- DIRECTIONS -
Whenever a line in the entries below contains the string "Select", copy that line.

+++ GIVEN DATA

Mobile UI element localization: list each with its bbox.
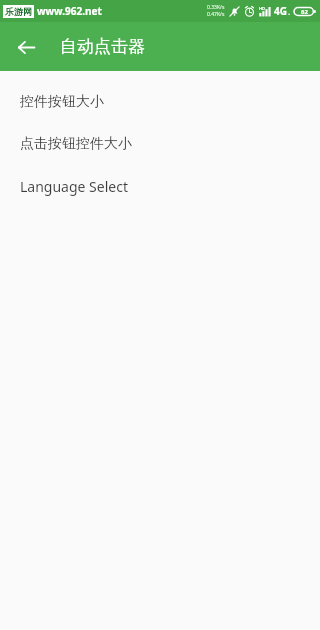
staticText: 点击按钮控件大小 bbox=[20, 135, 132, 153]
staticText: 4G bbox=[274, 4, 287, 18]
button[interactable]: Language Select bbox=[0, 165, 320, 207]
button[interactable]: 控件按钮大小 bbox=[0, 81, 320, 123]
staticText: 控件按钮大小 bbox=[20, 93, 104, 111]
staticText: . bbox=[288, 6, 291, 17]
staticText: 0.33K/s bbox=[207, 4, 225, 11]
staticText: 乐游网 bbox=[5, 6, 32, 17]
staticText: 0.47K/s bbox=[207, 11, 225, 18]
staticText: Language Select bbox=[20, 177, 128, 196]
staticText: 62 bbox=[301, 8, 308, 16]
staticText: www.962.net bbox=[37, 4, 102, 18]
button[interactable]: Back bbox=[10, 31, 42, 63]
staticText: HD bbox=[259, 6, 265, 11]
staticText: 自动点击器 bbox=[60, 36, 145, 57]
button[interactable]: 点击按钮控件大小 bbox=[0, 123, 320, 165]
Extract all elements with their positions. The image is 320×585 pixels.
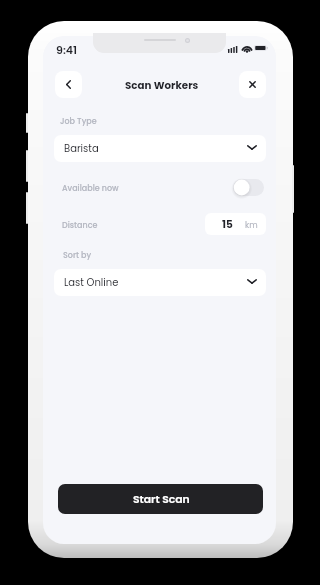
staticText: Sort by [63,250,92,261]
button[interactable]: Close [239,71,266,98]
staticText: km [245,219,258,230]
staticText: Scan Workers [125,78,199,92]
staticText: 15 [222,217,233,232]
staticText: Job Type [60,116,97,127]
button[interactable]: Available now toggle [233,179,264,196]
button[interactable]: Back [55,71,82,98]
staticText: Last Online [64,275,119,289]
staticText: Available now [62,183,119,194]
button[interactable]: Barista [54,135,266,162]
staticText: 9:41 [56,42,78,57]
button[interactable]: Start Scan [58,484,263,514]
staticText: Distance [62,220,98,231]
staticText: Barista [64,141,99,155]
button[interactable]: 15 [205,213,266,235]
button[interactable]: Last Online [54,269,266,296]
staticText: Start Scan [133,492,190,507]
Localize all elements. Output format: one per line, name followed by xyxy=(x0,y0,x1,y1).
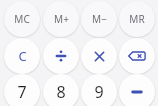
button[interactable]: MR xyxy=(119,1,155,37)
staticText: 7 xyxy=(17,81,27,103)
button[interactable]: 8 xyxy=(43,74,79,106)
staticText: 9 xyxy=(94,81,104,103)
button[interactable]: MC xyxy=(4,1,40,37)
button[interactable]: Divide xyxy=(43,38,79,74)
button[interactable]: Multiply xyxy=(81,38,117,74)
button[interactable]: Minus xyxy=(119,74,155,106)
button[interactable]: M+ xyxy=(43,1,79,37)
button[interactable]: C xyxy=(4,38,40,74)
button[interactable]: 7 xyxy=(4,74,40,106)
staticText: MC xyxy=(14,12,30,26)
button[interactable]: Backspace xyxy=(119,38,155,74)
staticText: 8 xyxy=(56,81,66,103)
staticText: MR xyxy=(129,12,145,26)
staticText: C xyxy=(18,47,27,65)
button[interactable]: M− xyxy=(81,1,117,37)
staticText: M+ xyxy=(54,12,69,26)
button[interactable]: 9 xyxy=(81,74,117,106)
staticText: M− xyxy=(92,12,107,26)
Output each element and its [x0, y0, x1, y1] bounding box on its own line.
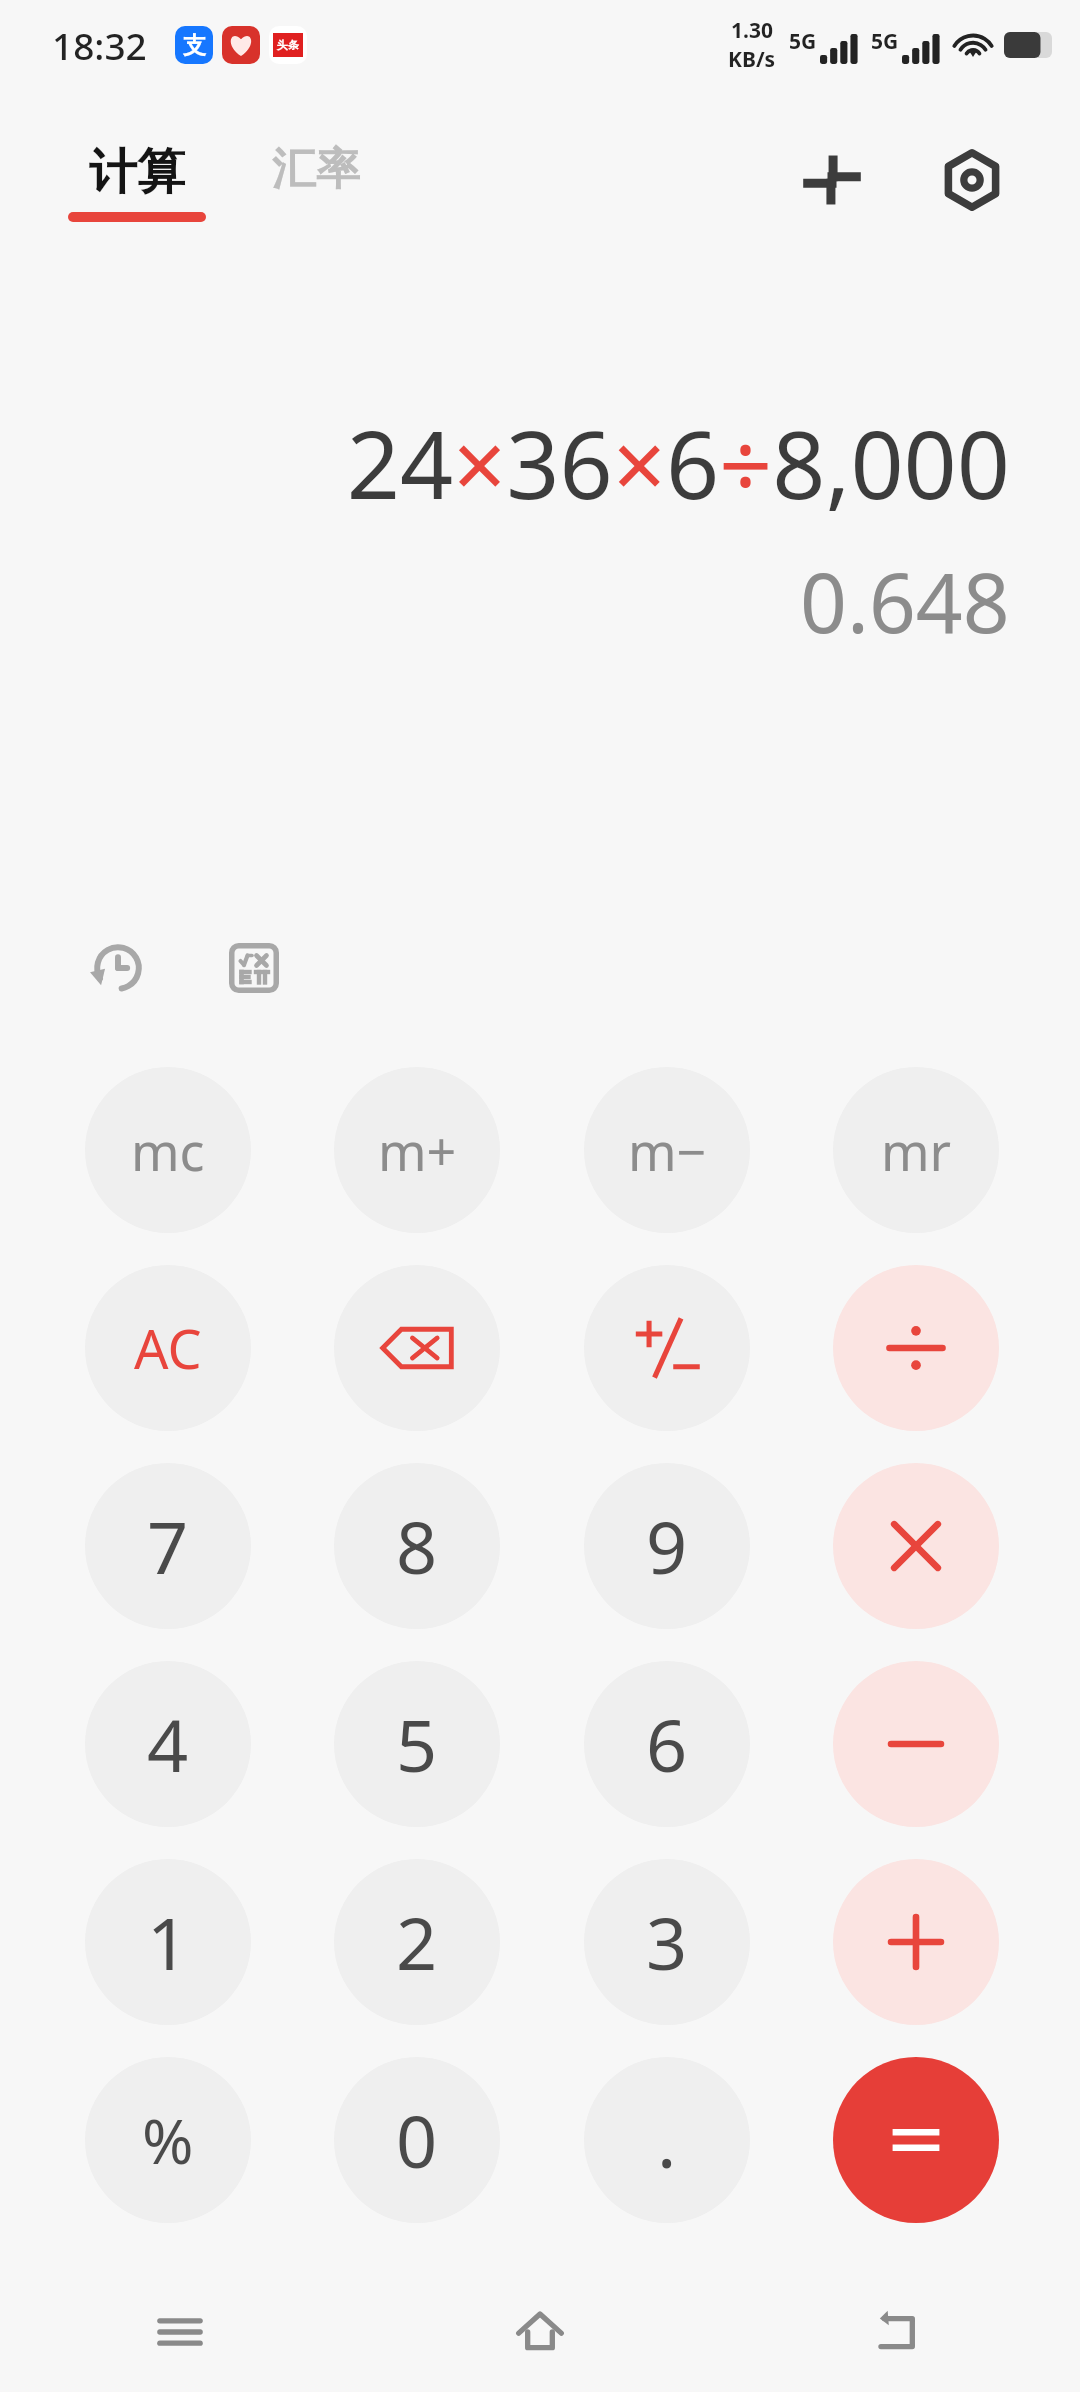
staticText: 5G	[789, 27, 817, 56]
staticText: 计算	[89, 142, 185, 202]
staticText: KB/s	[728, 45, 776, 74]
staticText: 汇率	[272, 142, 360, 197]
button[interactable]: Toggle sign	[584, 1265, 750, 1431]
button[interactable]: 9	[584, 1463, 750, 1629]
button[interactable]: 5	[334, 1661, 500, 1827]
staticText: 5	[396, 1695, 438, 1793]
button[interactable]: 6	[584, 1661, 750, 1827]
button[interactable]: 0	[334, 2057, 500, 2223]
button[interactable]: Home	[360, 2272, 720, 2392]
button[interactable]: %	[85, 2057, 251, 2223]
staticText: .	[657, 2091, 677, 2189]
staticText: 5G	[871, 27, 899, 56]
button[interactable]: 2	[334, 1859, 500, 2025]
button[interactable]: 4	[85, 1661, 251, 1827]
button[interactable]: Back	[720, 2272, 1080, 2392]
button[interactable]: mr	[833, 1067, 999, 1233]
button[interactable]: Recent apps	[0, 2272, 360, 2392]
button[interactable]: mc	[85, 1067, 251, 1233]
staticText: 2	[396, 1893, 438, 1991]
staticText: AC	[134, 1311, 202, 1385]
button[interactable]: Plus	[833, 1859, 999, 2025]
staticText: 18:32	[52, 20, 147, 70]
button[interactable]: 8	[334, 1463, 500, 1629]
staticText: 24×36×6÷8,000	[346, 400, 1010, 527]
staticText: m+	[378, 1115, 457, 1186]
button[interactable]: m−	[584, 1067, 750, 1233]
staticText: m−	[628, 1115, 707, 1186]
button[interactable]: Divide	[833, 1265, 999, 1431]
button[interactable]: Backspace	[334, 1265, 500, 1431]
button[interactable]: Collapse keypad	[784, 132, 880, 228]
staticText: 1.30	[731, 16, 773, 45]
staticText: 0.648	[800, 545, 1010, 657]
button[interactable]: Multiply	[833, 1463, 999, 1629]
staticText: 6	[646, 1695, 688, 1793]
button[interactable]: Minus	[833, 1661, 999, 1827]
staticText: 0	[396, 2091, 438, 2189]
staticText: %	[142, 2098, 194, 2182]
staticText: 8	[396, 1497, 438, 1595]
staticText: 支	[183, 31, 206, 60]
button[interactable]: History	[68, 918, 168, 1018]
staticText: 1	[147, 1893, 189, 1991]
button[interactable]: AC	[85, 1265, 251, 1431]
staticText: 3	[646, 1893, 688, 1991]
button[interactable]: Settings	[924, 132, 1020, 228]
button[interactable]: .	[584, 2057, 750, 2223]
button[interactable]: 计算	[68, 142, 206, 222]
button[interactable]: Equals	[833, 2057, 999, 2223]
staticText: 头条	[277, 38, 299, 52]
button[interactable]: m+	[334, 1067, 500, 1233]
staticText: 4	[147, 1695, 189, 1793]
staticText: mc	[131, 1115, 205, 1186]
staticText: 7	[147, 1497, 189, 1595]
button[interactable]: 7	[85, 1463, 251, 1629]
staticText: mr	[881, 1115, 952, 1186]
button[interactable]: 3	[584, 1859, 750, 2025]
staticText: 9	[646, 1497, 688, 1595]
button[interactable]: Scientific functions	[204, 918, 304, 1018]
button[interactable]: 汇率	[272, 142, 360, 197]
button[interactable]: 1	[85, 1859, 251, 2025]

++++++
+++ GIVEN DATA

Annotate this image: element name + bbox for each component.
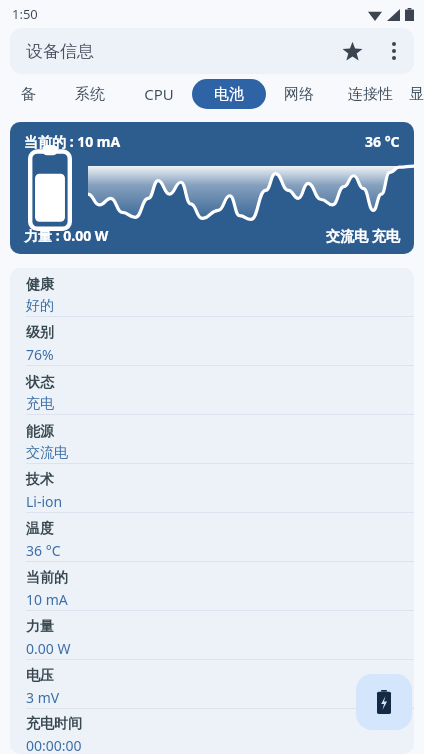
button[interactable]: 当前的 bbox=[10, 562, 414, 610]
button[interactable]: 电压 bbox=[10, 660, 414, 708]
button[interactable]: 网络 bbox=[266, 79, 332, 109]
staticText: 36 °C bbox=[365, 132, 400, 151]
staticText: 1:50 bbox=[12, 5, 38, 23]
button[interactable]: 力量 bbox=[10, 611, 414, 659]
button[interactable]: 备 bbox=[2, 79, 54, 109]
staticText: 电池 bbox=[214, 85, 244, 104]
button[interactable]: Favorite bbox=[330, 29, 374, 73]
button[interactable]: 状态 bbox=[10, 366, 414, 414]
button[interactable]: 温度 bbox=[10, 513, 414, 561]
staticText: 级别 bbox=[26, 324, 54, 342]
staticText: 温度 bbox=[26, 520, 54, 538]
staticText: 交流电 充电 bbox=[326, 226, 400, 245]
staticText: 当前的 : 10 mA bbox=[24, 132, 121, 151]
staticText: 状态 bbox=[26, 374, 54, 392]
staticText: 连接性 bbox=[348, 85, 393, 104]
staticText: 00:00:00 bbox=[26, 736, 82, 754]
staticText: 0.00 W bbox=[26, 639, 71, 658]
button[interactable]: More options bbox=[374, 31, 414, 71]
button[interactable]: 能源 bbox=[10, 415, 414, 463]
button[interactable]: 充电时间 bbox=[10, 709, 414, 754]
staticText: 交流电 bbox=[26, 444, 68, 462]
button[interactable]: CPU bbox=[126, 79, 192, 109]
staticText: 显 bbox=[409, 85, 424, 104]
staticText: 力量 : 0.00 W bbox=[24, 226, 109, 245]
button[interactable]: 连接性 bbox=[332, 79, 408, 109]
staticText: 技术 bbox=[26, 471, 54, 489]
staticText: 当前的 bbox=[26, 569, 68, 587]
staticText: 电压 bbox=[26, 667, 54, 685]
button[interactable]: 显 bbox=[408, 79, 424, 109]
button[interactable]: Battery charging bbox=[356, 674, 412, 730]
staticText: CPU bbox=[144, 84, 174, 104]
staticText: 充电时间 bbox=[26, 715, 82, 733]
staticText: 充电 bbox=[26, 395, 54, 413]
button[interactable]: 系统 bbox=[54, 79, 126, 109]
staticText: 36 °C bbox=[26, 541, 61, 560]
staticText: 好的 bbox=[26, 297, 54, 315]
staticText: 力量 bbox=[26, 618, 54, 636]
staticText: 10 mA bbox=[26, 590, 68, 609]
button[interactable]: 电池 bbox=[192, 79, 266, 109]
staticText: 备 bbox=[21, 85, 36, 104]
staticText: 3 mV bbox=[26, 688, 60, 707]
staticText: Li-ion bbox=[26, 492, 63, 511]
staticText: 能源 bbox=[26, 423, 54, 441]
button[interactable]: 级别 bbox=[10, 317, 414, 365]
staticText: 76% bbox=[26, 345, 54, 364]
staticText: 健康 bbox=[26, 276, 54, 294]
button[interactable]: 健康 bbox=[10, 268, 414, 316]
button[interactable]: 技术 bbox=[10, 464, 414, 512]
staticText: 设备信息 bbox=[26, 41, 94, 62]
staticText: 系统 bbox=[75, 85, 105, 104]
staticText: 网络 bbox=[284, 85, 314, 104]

++++++

- RESULT -
button[interactable]: Language Select bbox=[0, 165, 320, 207]
staticText: Language Select bbox=[20, 177, 128, 196]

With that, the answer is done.